I know that there is a topological semantics for intuitionistic logic. But that raises the question, precisely what subclass of topological spaces corresponds to classical logic? Basically, I am looking for a topological property $P$ such that the class of topological spaces with property $P$ are exactly those that validate the theorems of classical propositional logic.

Answer 1

As Qiaochu Yuan and Daniel Schepler discussed in the comments, one can prove that the only $T_0$-separable examples are the discrete spaces. In particular, a topological space validates classical logic precisely if its Kolmogorov quotient is discrete.

Consider a $T_0$ topological space $T$. For any subset $S \subseteq T$ let $\neg S$ denote $\mathrm{Int}(T \setminus S)$.

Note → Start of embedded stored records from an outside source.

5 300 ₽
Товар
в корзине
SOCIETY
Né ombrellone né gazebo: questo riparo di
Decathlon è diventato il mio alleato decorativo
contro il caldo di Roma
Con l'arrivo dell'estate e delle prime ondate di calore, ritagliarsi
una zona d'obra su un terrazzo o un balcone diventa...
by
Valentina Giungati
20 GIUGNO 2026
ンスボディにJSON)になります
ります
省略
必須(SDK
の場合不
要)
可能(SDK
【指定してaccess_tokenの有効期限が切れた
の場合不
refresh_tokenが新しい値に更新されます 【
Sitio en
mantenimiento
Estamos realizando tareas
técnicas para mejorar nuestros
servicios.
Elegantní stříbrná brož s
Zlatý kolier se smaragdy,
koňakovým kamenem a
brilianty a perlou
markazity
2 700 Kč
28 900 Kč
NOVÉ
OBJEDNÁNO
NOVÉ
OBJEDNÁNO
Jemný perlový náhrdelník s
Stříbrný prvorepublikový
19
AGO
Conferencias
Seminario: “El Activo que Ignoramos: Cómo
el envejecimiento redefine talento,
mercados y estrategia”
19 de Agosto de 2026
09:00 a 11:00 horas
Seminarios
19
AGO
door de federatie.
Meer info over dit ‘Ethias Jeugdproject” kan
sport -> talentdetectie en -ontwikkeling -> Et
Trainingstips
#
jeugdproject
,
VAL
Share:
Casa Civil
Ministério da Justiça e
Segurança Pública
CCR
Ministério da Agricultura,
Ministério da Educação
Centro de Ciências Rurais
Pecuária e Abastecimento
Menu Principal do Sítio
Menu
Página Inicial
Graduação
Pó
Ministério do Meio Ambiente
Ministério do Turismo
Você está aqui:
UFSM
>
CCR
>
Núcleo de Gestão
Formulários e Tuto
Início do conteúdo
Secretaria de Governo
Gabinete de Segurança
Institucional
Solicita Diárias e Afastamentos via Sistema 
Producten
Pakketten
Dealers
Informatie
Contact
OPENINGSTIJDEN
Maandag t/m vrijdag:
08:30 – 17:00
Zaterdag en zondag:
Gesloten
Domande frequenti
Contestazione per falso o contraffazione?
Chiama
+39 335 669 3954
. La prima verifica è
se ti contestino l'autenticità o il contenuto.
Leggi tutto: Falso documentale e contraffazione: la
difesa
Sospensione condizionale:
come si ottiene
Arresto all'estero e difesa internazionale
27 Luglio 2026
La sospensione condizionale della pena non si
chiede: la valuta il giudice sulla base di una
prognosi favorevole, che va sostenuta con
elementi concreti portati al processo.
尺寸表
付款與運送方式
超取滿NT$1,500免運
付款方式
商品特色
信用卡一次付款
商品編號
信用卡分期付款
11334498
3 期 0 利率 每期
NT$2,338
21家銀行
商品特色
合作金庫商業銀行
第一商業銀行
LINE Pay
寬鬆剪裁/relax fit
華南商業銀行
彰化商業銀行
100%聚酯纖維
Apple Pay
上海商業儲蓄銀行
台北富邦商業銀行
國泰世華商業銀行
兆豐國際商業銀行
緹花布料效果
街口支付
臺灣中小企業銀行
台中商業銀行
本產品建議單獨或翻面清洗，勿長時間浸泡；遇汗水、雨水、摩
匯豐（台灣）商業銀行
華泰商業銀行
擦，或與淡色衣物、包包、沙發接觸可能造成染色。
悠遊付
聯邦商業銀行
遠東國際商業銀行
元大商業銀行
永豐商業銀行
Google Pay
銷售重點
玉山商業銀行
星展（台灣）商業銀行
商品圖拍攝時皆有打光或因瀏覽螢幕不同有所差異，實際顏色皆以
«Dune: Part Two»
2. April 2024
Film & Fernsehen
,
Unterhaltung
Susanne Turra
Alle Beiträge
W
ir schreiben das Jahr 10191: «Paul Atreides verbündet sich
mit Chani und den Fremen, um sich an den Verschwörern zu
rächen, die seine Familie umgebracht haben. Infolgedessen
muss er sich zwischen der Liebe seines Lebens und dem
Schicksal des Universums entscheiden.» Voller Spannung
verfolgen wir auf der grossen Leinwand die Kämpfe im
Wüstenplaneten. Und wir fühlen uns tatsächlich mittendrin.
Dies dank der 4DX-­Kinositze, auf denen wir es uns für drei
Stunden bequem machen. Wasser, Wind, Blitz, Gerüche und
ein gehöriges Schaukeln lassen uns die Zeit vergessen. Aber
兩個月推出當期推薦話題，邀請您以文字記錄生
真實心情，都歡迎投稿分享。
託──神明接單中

Assume that the open sets of $T$ validate the axioms of classical logic. This means that the Law of Excluded Middle holds, i.e. for all open sets $A \subseteq T$, $$A \cup \neg A= T$$ and Double Negation Elimination also holds, i.e. for all open sets $A \subseteq T$, the equality $$ \neg\neg A = A$$ obtains as well.

I claim that every singleton set is open in $T$. Take an arbitrary $x \in T$. Notice that $\neg \neg \{x\}$ is of course open, so it suffices to prove that $\neg\neg\{x\} = \{x\}$.

To do this, take any $y \in \neg\neg\{x\}$. We will show that $x$ and $y$ then belong to exactly the same open sets.

Assume that $x \in V$ for some open set $V$. Then $\{x\} \subseteq V$, so $\neg V \subseteq \neg \{x\}$ and $\neg\neg\{x\} \subseteq \neg \neg V$. Since $V$ is open, double-negation elimination gives that $\neg\neg\{x\} \subseteq V$. But $y \in \neg\neg\{x\}$, so we have $y \in V$ as desired.

For the other direction, assume that $y \in V$ for some open set $V$. By the law of excluded middle, $x \in (V \cup \neg V)$. If $x \in V$, we're done. Otherwise, $x \in \neg V$, so $\{x\} \subseteq \neg V$, so $\neg\neg V \subseteq \neg \{x\}$. By double-negation elimination, $V \subseteq \neg \{x\}$, and consequently $y \in \neg\{x\}$. But that's a contradiction, since $y \in \neg \neg \{x\}$ guarantees $y \not\in \neg \{x\}$.

This shows that $x$ and $y$ belong to exactly the same open sets. By $T_0$-separation, it follows that $x = y$. But $y$ was an arbitrary element of $\neg\neg\{x\}$, so we get that $\neg\neg\{x\} = \{x\}$. Consequently, the arbitrary singleton set $\{x\}$ is open, and $T$ is discrete as claimed.